== Dataset content ==

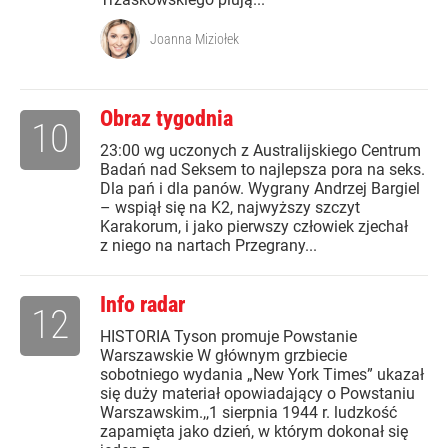
Joanna Miziołek
Obraz tygodnia
10
23:00 wg uczonych z Australijskiego Centrum
Badań nad Seksem to najlepsza pora na seks.
Dla pań i dla panów. Wygrany Andrzej Bargiel
– wspiął się na K2, najwyższy szczyt
Karakorum, i jako pierwszy człowiek zjechał
z niego na nartach Przegrany...
Info radar
12
HISTORIA Tyson promuje Powstanie
Warszawskie W głównym grzbiecie
sobotniego wydania „New York Times” ukazał
się duży materiał opowiadający o Powstaniu
Warszawskim.,,1 sierpnia 1944 r. ludzkość
zapamięta jako dzień, w którym dokonał się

== Aim of the exercise ==
Would you write out all of the records exactly, omitting the pictures?

== Written answer ==
Joanna Miziołek
Obraz tygodnia
10
23:00 wg uczonych z Australijskiego Centrum
Badań nad Seksem to najlepsza pora na seks.
Dla pań i dla panów. Wygrany Andrzej Bargiel
– wspiął się na K2, najwyższy szczyt
Karakorum, i jako pierwszy człowiek zjechał
z niego na nartach Przegrany...
Info radar
12
HISTORIA Tyson promuje Powstanie
Warszawskie W głównym grzbiecie
sobotniego wydania „New York Times” ukazał
się duży materiał opowiadający o Powstaniu
Warszawskim.,,1 sierpnia 1944 r. ludzkość
zapamięta jako dzień, w którym dokonał się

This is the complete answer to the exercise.